THE TASK: Please print every record exactly as it stands, leaving out the pictures.

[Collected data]
=-=-=

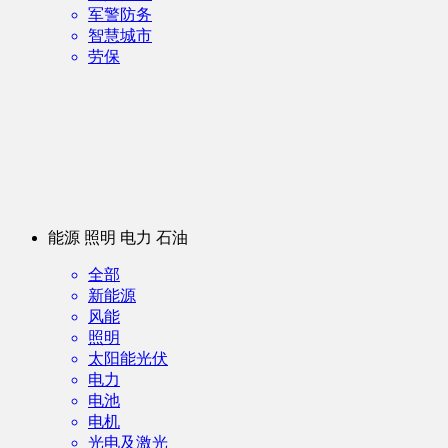
军警防务
智慧城市
劳保
能源 照明 电力 石油
全部
新能源
风能
照明
太阳能光伏
电力
电池
电机
光电及激光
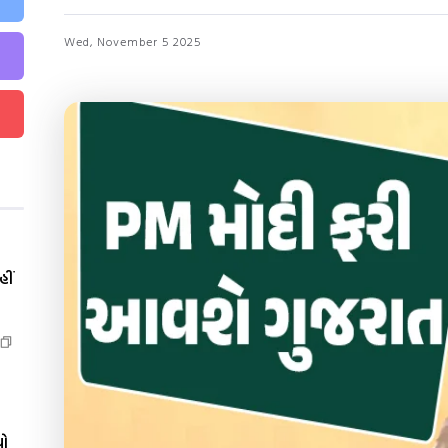
Wed, November 5 2025
ીં
યો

=-=-=

WRITTEN REPLY:
军警防务
智慧城市
劳保
能源 照明 电力 石油
全部
新能源
风能
照明
太阳能光伏
电力
电池
电机
光电及激光
Wed, November 5 2025
ીં
યો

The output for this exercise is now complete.